Task brief:
Starting at the line that holds "hőkezelt bóracél" and stopping at the line that holds "HT 45 (teli) ekefej alkatrészek", restate the records below word for word, with both of those lines included.

Data shown:
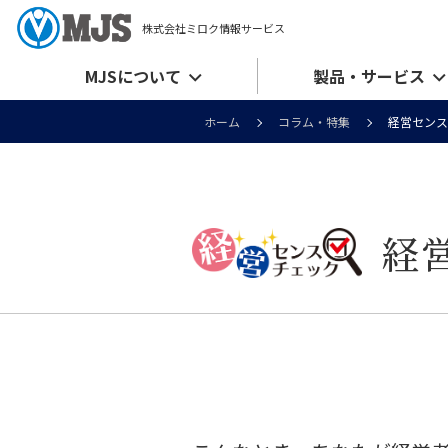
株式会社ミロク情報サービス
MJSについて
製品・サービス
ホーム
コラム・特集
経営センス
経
* * *
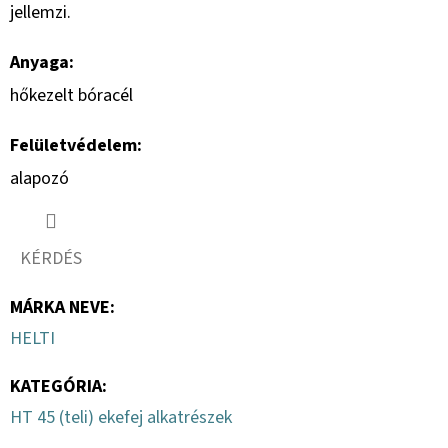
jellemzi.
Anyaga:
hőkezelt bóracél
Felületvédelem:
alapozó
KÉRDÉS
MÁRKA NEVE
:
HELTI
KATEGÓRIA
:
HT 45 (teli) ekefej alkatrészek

Result of the task:
hőkezelt bóracél
Felületvédelem:
alapozó
KÉRDÉS
MÁRKA NEVE
:
HELTI
KATEGÓRIA
:
HT 45 (teli) ekefej alkatrészek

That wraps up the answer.